■ **AIM OF THE TASK**
Leave out the pictures and transcribe every entry below exactly.

■ **RAW DATA**

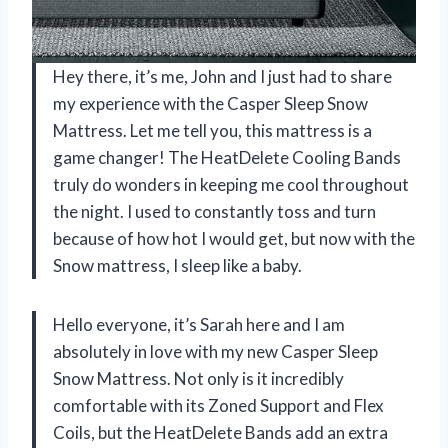
Hey there, it’s me, John and I just had to share
my experience with the Casper Sleep Snow
Mattress. Let me tell you, this mattress is a
game changer! The HeatDelete Cooling Bands
truly do wonders in keeping me cool throughout
the night. I used to constantly toss and turn
because of how hot I would get, but now with the
Snow mattress, I sleep like a baby.
Hello everyone, it’s Sarah here and I am
absolutely in love with my new Casper Sleep
Snow Mattress. Not only is it incredibly
comfortable with its Zoned Support and Flex
Coils, but the HeatDelete Bands add an extra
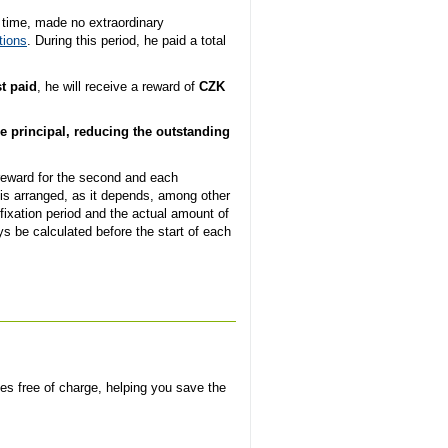
n time, made no extraordinary
tions
. During this period, he paid a total
t paid
, he will receive a reward of
CZK
e principal, reducing the outstanding
 reward for the second and each
is arranged, as it depends, among other
fixation period and the actual amount of
ys be calculated before the start of each
ves free of charge, helping you save the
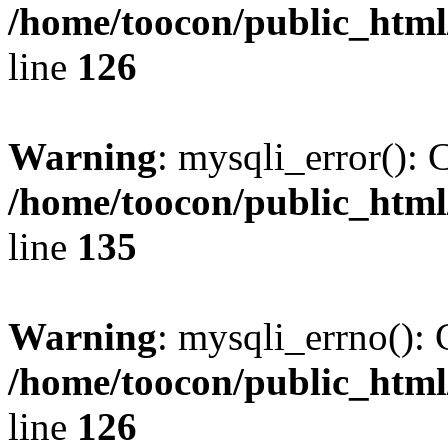
/home/toocon/public_html
line
126
Warning
: mysqli_error(): 
/home/toocon/public_html
line
135
Warning
: mysqli_errno(): 
/home/toocon/public_html
line
126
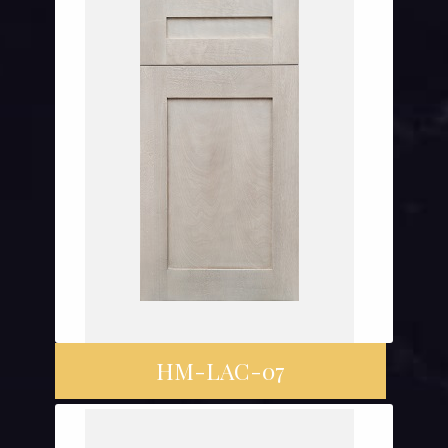
HM-LAC-07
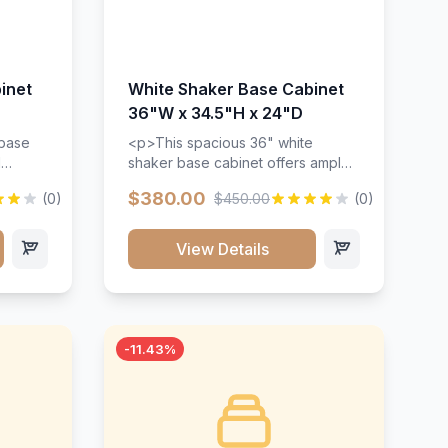
inet
White Shaker Base Cabinet
36"W x 34.5"H x 24"D
 base
<p>This spacious 36" white
d
shaker base cabinet offers ample
ges,
storage space with two doors and
$380.00
(0)
$450.00
(0)
ides.
adjustable shelving. Features
with a
premium soft-close hinges, solid
ements
wood construction, and a beautiful
View Details
white finish that will stand the test
urable
of time.</p>
 and
-11.43%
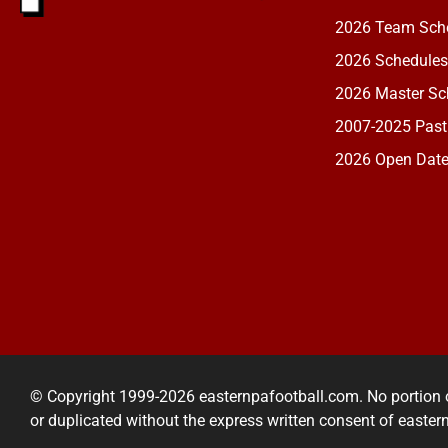
2026 Team Sche
2026 Schedules
2026 Master Sch
2007-2025 Past
2026 Open Dat
© Copyright 1999-2026 easternpafootball.com. No portion 
or duplicated without the express written consent of easte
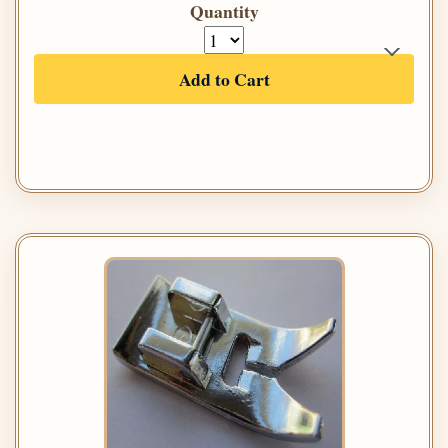
Quantity
Add to Cart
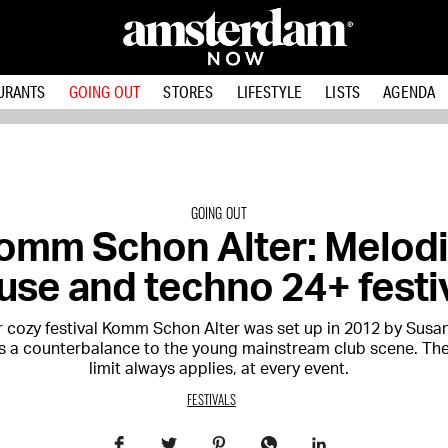
URANTS
GOING OUT
STORES
LIFESTYLE
LISTS
AGENDA
GOING OUT
omm Schon Alter: Melod
use and techno 24+ festi
r cozy festival Komm Schon Alter was set up in 2012 by Susa
 a counterbalance to the young mainstream club scene. Th
limit always applies, at every event.
FESTIVALS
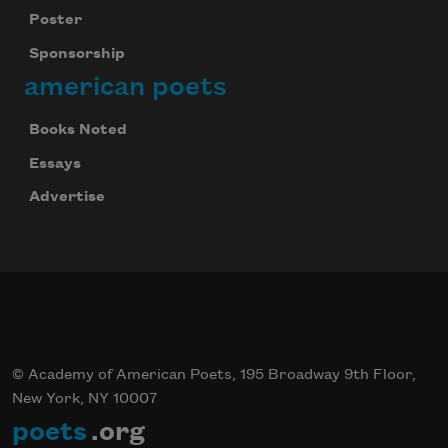
Poster
Sponsorship
american poets
Books Noted
Essays
Advertise
© Academy of American Poets, 195 Broadway 9th Floor,
New York, NY 10007
poets
.org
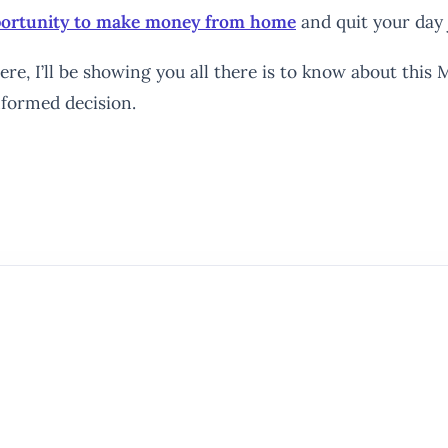
pportunity to make money from home
and quit your day 
re, I’ll be showing you all there is to know about this M
nformed decision.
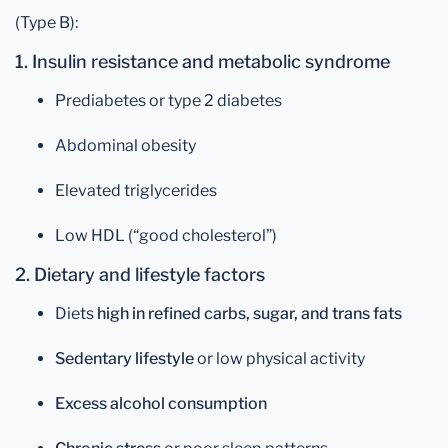
(Type B):
1. Insulin resistance and metabolic syndrome
Prediabetes or type 2 diabetes
Abdominal obesity
Elevated triglycerides
Low HDL (“good cholesterol”)
2. Dietary and lifestyle factors
Diets
high in refined carbs, sugar, and trans fats
Sedentary lifestyle
or low physical activity
Excess alcohol consumption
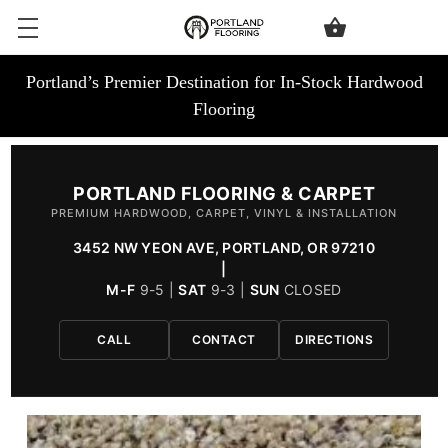
Portland’s Premier Destination for In-Stock Hardwood
Flooring
PORTLAND FLOORING & CARPET
PREMIUM HARDWOOD, CARPET, VINYL & INSTALLATION
3452 NW YEON AVE, PORTLAND, OR 97210
|
M-F
9-5 |
SAT
9-3 |
SUN
CLOSED
CALL
CONTACT
DIRECTIONS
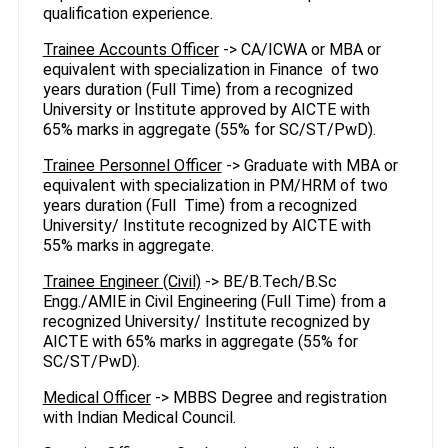
qualification experience.
Trainee Accounts Officer
-> CA/ICWA or MBA or
equivalent with specialization in Finance of two
years duration (Full Time) from a recognized
University or Institute approved by AICTE with
65% marks in aggregate (55% for SC/ST/PwD).
Trainee Personnel Officer
-> Graduate with MBA or
equivalent with specialization in PM/HRM of two
years duration (Full Time) from a recognized
University/ Institute recognized by AICTE with
55% marks in aggregate.
Trainee Engineer (Civil)
-> BE/B.Tech/B.Sc
Engg./AMIE in Civil Engineering (Full Time) from a
recognized University/ Institute recognized by
AICTE with 65% marks in aggregate (55% for
SC/ST/PwD).
Medical Officer
-> MBBS Degree and registration
with Indian Medical Council.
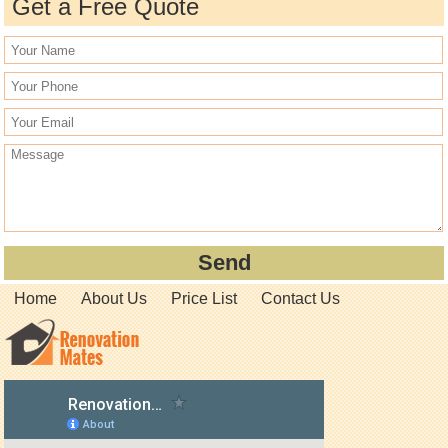
Get a Free Quote
Home
About Us
Price List
Contact Us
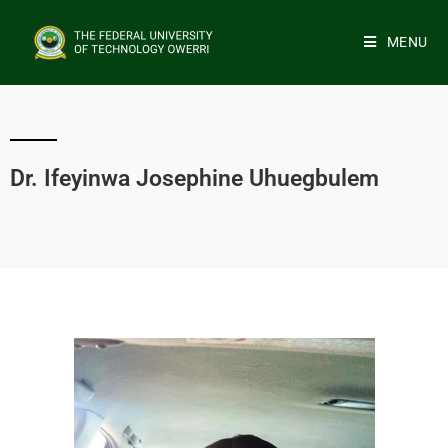
MENU
Dr. Ifeyinwa Josephine Uhuegbulem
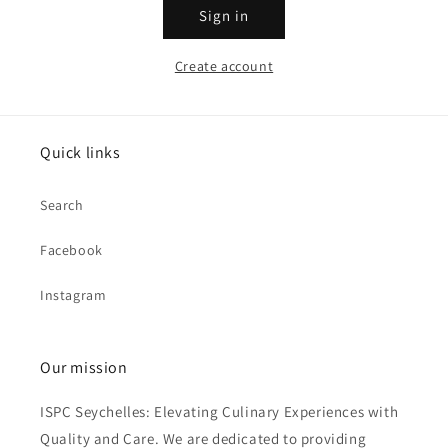
Sign in
Create account
Quick links
Search
Facebook
Instagram
Our mission
ISPC Seychelles: Elevating Culinary Experiences with
Quality and Care. We are dedicated to providing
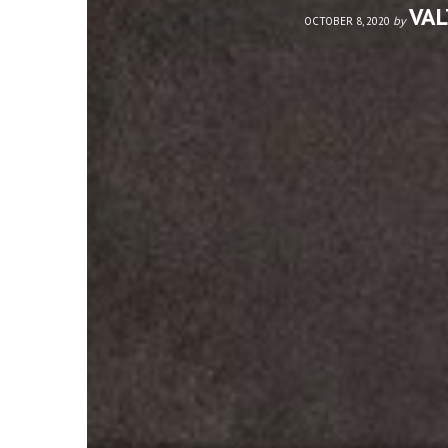
VA
by
OCTOBER 8, 2020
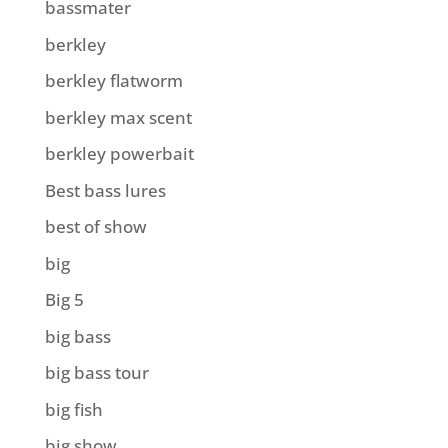
bassmater
berkley
berkley flatworm
berkley max scent
berkley powerbait
Best bass lures
best of show
big
Big 5
big bass
big bass tour
big fish
big show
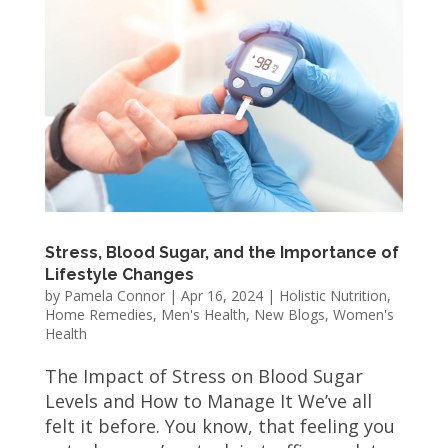
Stress, Blood Sugar, and the Importance of
Lifestyle Changes
by
Pamela Connor
|
Apr 16, 2024
|
Holistic Nutrition
,
Home Remedies
,
Men's Health
,
New Blogs
,
Women's
Health
The Impact of Stress on Blood Sugar
Levels and How to Manage It We’ve all
felt it before. You know, that feeling you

■ **TASK ANSWER**
Hey there, it’s me, John and I just had to share
my experience with the Casper Sleep Snow
Mattress. Let me tell you, this mattress is a
game changer! The HeatDelete Cooling Bands
truly do wonders in keeping me cool throughout
the night. I used to constantly toss and turn
because of how hot I would get, but now with the
Snow mattress, I sleep like a baby.
Hello everyone, it’s Sarah here and I am
absolutely in love with my new Casper Sleep
Snow Mattress. Not only is it incredibly
comfortable with its Zoned Support and Flex
Coils, but the HeatDelete Bands add an extra
n time, made no extraordinary
tions
. During this period, he paid a total
t paid
, he will receive a reward of
CZK
e principal, reducing the outstanding
 reward for the second and each
is arranged, as it depends, among other
fixation period and the actual amount of
ys be calculated before the start of each
ves free of charge, helping you save the
/home/toocon/public_html
line
126
Warning
: mysqli_error(): 
/home/toocon/public_html
line
135
Warning
: mysqli_errno(): 
/home/toocon/public_html
line
126
HM-LAC-07
inet
White Shaker Base Cabinet
36"W x 34.5"H x 24"D
 base
<p>This spacious 36" white
d
shaker base cabinet offers ample
ges,
storage space with two doors and
$380.00
(0)
$450.00
(0)
ides.
adjustable shelving. Features
with a
premium soft-close hinges, solid
ements
wood construction, and a beautiful
View Details
white finish that will stand the test
urable
of time.</p>
 and
-11.43%
2026 Team Sche
2026 Schedules
2026 Master Sch
2007-2025 Past
2026 Open Dat
© Copyright 1999-2026 easternpafootball.com. No portion 
or duplicated without the express written consent of easte
Quantity
Add to Cart
URANTS
GOING OUT
STORES
LIFESTYLE
LISTS
AGENDA
GOING OUT
omm Schon Alter: Melod
use and techno 24+ festi
r cozy festival Komm Schon Alter was set up in 2012 by Susa
 a counterbalance to the young mainstream club scene. Th
limit always applies, at every event.
FESTIVALS
Poster
Sponsorship
american poets
Books Noted
Essays
Advertise
© Academy of American Poets, 195 Broadway 9th Floor,
New York, NY 10007
poets
.org
pportunity to make money from home
and quit your day 
re, I’ll be showing you all there is to know about this M
nformed decision.
(Type B):
1. Insulin resistance and metabolic syndrome
Prediabetes or type 2 diabetes
Abdominal obesity
Elevated triglycerides
Low HDL (“good cholesterol”)
2. Dietary and lifestyle factors
Diets
high in refined carbs, sugar, and trans fats
Sedentary lifestyle
or low physical activity
Excess alcohol consumption
Portland’s Premier Destination for In-Stock Hardwood
Flooring
PORTLAND FLOORING & CARPET
PREMIUM HARDWOOD, CARPET, VINYL & INSTALLATION
3452 NW YEON AVE, PORTLAND, OR 97210
|
M-F
9-5 |
SAT
9-3 |
SUN
CLOSED
CALL
CONTACT
DIRECTIONS
qualification experience.
Trainee Accounts Officer
-> CA/ICWA or MBA or
equivalent with specialization in Finance of two
years duration (Full Time) from a recognized
University or Institute approved by AICTE with
65% marks in aggregate (55% for SC/ST/PwD).
Trainee Personnel Officer
-> Graduate with MBA or
equivalent with specialization in PM/HRM of two
years duration (Full Time) from a recognized
University/ Institute recognized by AICTE with
55% marks in aggregate.
Trainee Engineer (Civil)
-> BE/B.Tech/B.Sc
Engg./AMIE in Civil Engineering (Full Time) from a
recognized University/ Institute recognized by
AICTE with 65% marks in aggregate (55% for
SC/ST/PwD).
Medical Officer
-> MBBS Degree and registration
with Indian Medical Council.
Get a Free Quote
Home
About Us
Price List
Contact Us
MENU
Dr. Ifeyinwa Josephine Uhuegbulem
Sign in
Create account
Quick links
Search
Facebook
Instagram
Our mission
ISPC Seychelles: Elevating Culinary Experiences with
Quality and Care. We are dedicated to providing
VA
by
OCTOBER 8, 2020
bassmater
berkley
berkley flatworm
berkley max scent
berkley powerbait
Best bass lures
best of show
big
Big 5
big bass
big bass tour
big fish
big show
Stress, Blood Sugar, and the Importance of
Lifestyle Changes
by
Pamela Connor
|
Apr 16, 2024
|
Holistic Nutrition
,
Home Remedies
,
Men's Health
,
New Blogs
,
Women's
Health
The Impact of Stress on Blood Sugar
Levels and How to Manage It We’ve all
felt it before. You know, that feeling you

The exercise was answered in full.